Re: [PING][PATCHv3 1/2] aarch64: Hoist ZVA check out of the memset function
- From: Siddhesh Poyarekar <siddhesh at sourceware dot org>
- To: Wilco Dijkstra <Wilco dot Dijkstra at arm dot com>, "adhemerval dot zanella at linaro dot org" <adhemerval dot zanella at linaro dot org>
- Cc: "libc-alpha at sourceware dot org" <libc-alpha at sourceware dot org>, nd <nd at arm dot com>, Szabolcs Nagy <Szabolcs dot Nagy at arm dot com>
- Date: Thu, 12 Oct 2017 07:18:32 +0530
- Subject: Re: [PING][PATCHv3 1/2] aarch64: Hoist ZVA check out of the memset function
- Authentication-results: sourceware.org; auth=none
- References: <DB6PR0801MB20531D1099A99E5A4DF1E042834A0@DB6PR0801MB2053.eurprd08.prod.outlook.com>
- Reply-to: siddhesh at sourceware dot org
[I've responded to your point about macros elsewhere in the thread]

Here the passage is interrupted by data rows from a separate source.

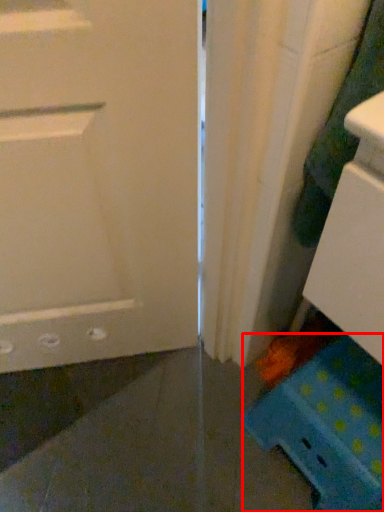 Question: From the image's perspective, what is the correct spatial relationship of cabinetry (annotated by the red box) in relation to laundry?

Choices:
 (A) above
 (B) below

Answer: (B) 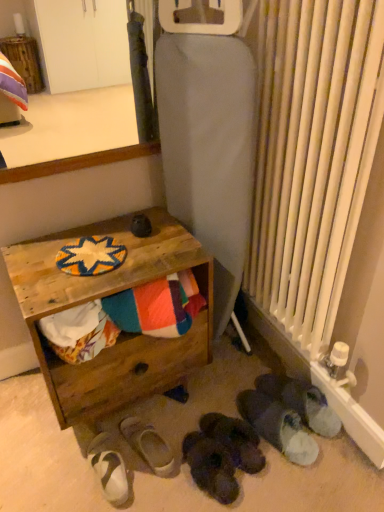 You are a GUI agent. You are given a task and a screenshot of the screen. Output one action in this format:
    pyautogui.click(x=<x>, y=<y>)
    Task: Click on the free space in front of white fuzzy slippers at lower right, which is the second footwear from right to left
    
    Given the screenshot: What is the action you would take?
    coord(288,485) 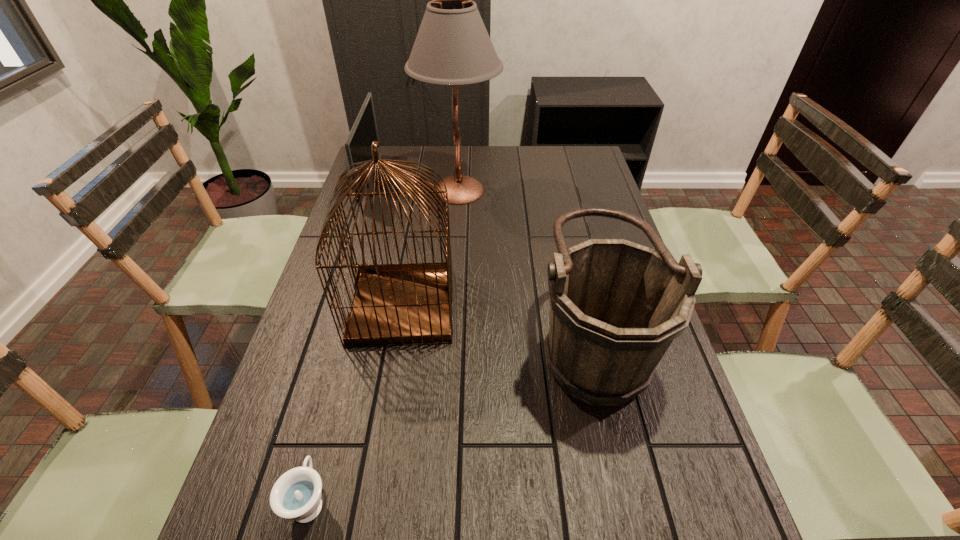 You are a GUI agent. You are given a task and a screenshot of the screen. Output one action in this format:
    pyautogui.click(x=<x>, y=<y>)
    Task: Click on the tallest object
    The image size is (960, 540).
    Given the screenshot: What is the action you would take?
    pyautogui.click(x=452, y=47)

Find the location of a particular element. The width and height of the screenshot is (960, 540). birdcage is located at coordinates (395, 304).

Where is `the third shortest object`? Image resolution: width=960 pixels, height=540 pixels. the third shortest object is located at coordinates (616, 306).

Where is `the rightmost object`? The width and height of the screenshot is (960, 540). the rightmost object is located at coordinates (616, 306).

Where is `the leftmost object`? the leftmost object is located at coordinates (364, 131).

Identify the location of monitor. 364,131.

Find the location of `the nearest object`. the nearest object is located at coordinates (296, 495).

Image resolution: width=960 pixels, height=540 pixels. Identify the location of the shortest object. (296, 495).

Image resolution: width=960 pixels, height=540 pixels. Find the location of `vacant space located on the front-facing side of the tallest object`. vacant space located on the front-facing side of the tallest object is located at coordinates (518, 191).

At what (x,y) coordinates should I click in order to perform the action: click on vacant space located 0.310m on the back of the birdcage. Please return your answer as a coordinate pair (x, y). Looking at the image, I should click on (419, 207). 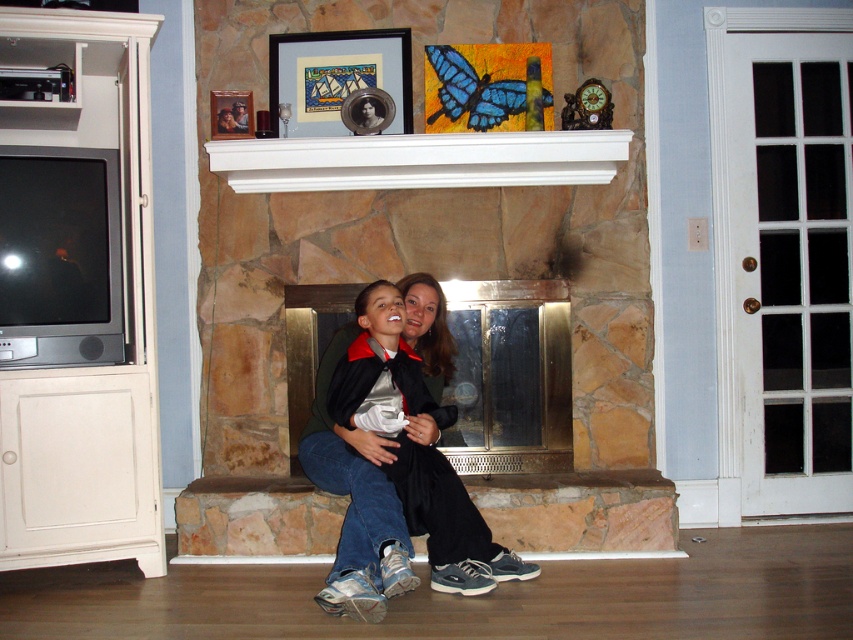 You are standing in front of the fireplace and want to place a small candle on the mantel shelf. The mantel shelf has a width of 1.2 meters. The matte plastic picture frame at upper center is placed at coordinate point (335, 77). If the candle is 0.15 meters in width, will it fit between the left edge of the mantel and the matte plastic picture frame at upper center?

The matte plastic picture frame at upper center is located at point (335, 77) on the mantel shelf. Since the mantel shelf is 1.2 meters wide, the distance from the left edge to the frame is 0.123 meters. The candle is 0.15 meters wide, which is slightly larger than the available space of 0.123 meters. Therefore, the candle will not fit between the left edge and the matte plastic picture frame at upper center.

You are an interior designer planning to hang a large mirror between the stone fireplace at center and the white wood mantle at upper center. Based on their positions, where should the mirror be placed to ensure it hangs centrally between them?

The stone fireplace at center is positioned on the right side of the white wood mantle at upper center, so to hang the mirror centrally between them, it should be placed between the stone fireplace at center and the white wood mantle at upper center, closer to the center point between their positions. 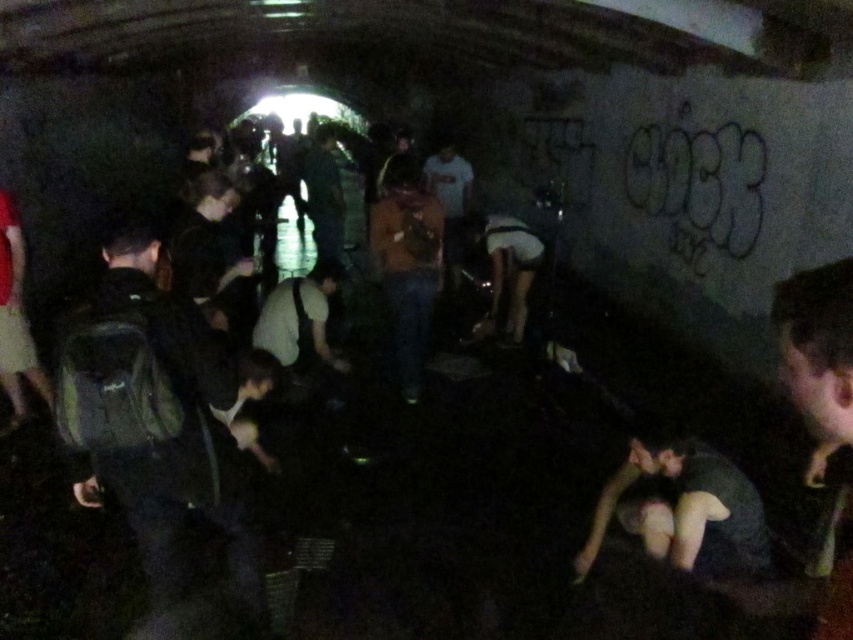 Question: Among these points, which one is nearest to the camera?

Choices:
 (A) (325, 173)
 (B) (535, 264)
 (C) (619, 476)
 (D) (236, 497)

Answer: (D)

Question: Is dark green backpack at left bigger than white matte shorts at center?

Choices:
 (A) yes
 (B) no

Answer: (B)

Question: Observing the image, what is the correct spatial positioning of dark green backpack at left in reference to dark gray fabric at lower right?

Choices:
 (A) below
 (B) above

Answer: (B)

Question: Which object appears closest to the camera in this image?

Choices:
 (A) orange fabric shirt at center
 (B) dark green backpack at left
 (C) dark green shirt at center
 (D) dark gray fabric at lower right

Answer: (B)

Question: Can you confirm if dark gray fabric at lower right is thinner than orange fabric shirt at center?

Choices:
 (A) no
 (B) yes

Answer: (A)

Question: Which is farther from the white matte shorts at center?

Choices:
 (A) dark green backpack at left
 (B) dark gray fabric at lower right

Answer: (A) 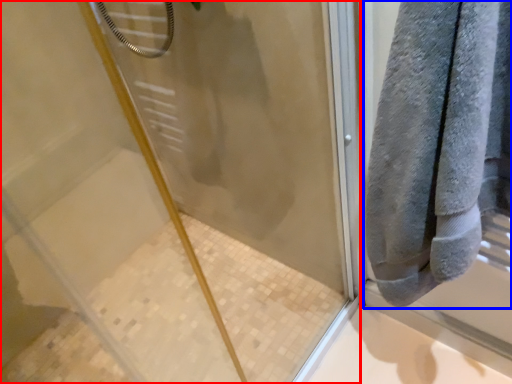 Question: Which object appears farthest to the camera in this image, screen door (highlighted by a red box) or towel (highlighted by a blue box)?

Choices:
 (A) screen door
 (B) towel

Answer: (B) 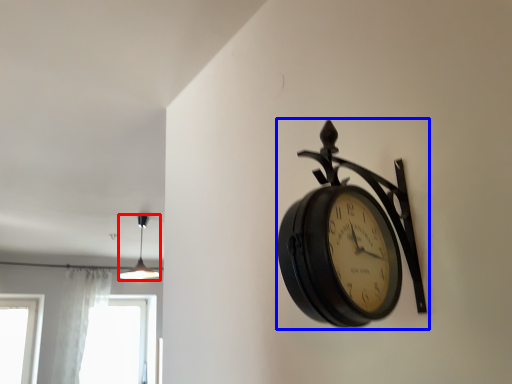 Question: Which object appears closest to the camera in this image, lamp (highlighted by a red box) or wall clock (highlighted by a blue box)?

Choices:
 (A) lamp
 (B) wall clock

Answer: (B) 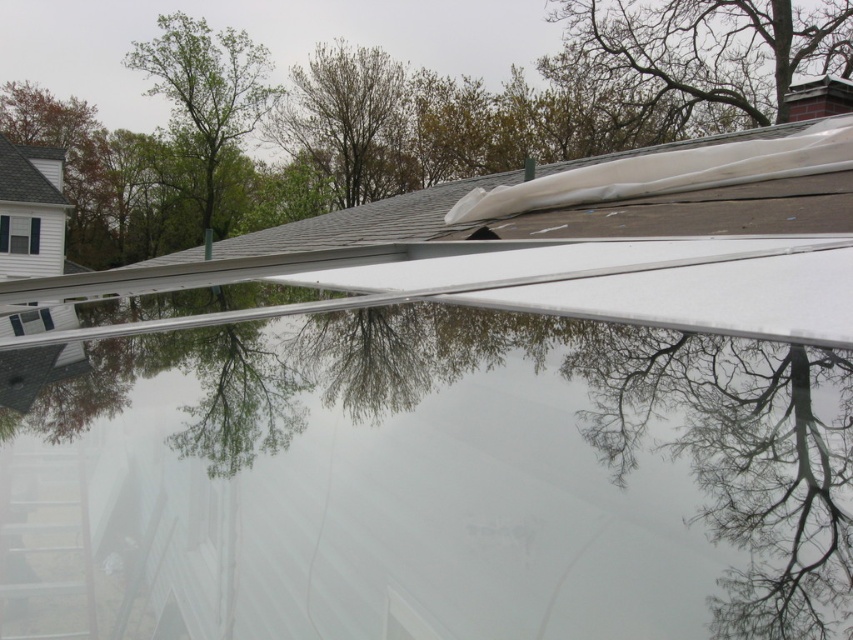 Question: Among these points, which one is farthest from the camera?

Choices:
 (A) (434, 205)
 (B) (755, 74)
 (C) (260, 99)

Answer: (C)

Question: Which point is closer to the camera?

Choices:
 (A) (735, 136)
 (B) (155, 298)
 (C) (405, 147)

Answer: (B)

Question: Does transparent glass water at center have a lesser width compared to gray shingles at upper center?

Choices:
 (A) no
 (B) yes

Answer: (B)

Question: Can you confirm if green leafy tree at upper center is bigger than gray shingles at upper center?

Choices:
 (A) yes
 (B) no

Answer: (B)

Question: Does transparent glass water at center appear on the right side of gray shingles at upper left?

Choices:
 (A) yes
 (B) no

Answer: (A)

Question: Which point is farther from the camera taking this photo?

Choices:
 (A) (252, 96)
 (B) (36, 177)

Answer: (A) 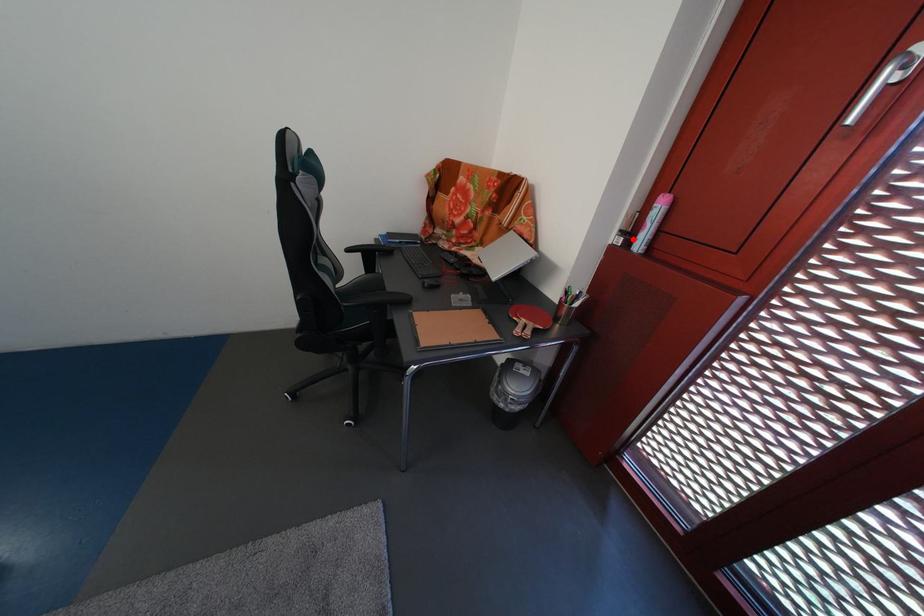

On Thursday 12 October 2017 02:50 AM, Wilco Dijkstra wrote:
> Note we also should benchmark this on various other cores to see what
> the impact is. I wrote this memset code for specific reasons - changing that
> could have a big impact on some cores, so we need to show this doesn't
> cause regressions.
Yes, and that's something I'll lean on you to study and fix since I
don't have access to all that hardware :)
That said, the effect of dropping zva checks should be positive on every
core for memset(0). The alignments might change things a bit but I
think we should fix those as we go along and not wait for that to be
correct since this gain is pretty big to keep away. This also adds
incentive to document our alignment decisions since they weren't
documented in the earlier code.
> Also we need to decide on how to read the ZVA size. I don't think there is
> any point in supporting that many options (reading it, using a global, using
> an ifunc and not using ZVA at all). The very first memset had a few of these
> options, and I removed them precisely because it created way too many
> permutations to test and benchmark. So if we add ifuncs, then we shouldn't
> need to use a global too. For the dynamic linker we could just use a basic
> memset without any ifuncs (so then it becomes 2 variants, ifunc using ZVA,
> and no ZVA).
Sorry, I just noticed that I had not updated the commit text; I dropped
the static variable after discussion with Szabolcs. The code now simply
uses the old style memset for non-standard zva sizes since we agreed
that it's not a problem worth solving right now given that no announced
cores have non-standard zva sizes.
Siddhesh